Fantasia Festival ’21: Hotel Poseidon
****/****
starring Ruth Becquart, Steve Geerts, Anneke Sluiters, Tine Van den Wyngaert
written and directed by Stef Lernous
by Walter Chaw An art director’s fever dream, Stef Lernous’s Hotel Poseidon is a sequel in spirit to Jean-Pierre Jeunet and Marc Caro’s Delicatessen and a film that would comfortably complete a trilogy with Jeunet & Caro’s City of Lost Children. Here, Lernous says that we’re all the product of our shadows, those unexamined parts of us shoved into the crannies of our unconscious, and he packs every frame with florid, fulsome, grotesque manifestations of this idea, which is matched by a genuinely exciting dedication to going for it. It’s not unlike a David Lynch film in that way, and like Lynch’s work, its unpredictability and willingness to do anything make it both very funny and occasionally existentially horrifying. Sometimes in the same moment. Hotel Poseidon is set in a single building bathed in a sickly sepia palette and suffused with themes of submersion.
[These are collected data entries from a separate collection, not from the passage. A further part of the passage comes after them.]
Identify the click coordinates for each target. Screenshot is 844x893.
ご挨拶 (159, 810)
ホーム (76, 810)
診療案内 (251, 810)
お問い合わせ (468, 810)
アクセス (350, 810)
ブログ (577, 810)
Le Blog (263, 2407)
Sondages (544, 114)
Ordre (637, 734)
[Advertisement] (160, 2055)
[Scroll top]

It follows a vignette structure of sorts that finds a different psychodrama, a different element of the subconscious, played out in each room of a decaying apartment hotel. The film is a tour through the unconscious–a Being John Malkovich or Eternal Sunshine of the Spotless Mind in which each new horror plumbs personal depths of grief, guilt, and shame most of all. (Its closest analogue may actually be Barton Fink.) Hotel Poseidon, in other words, is difficult to describe.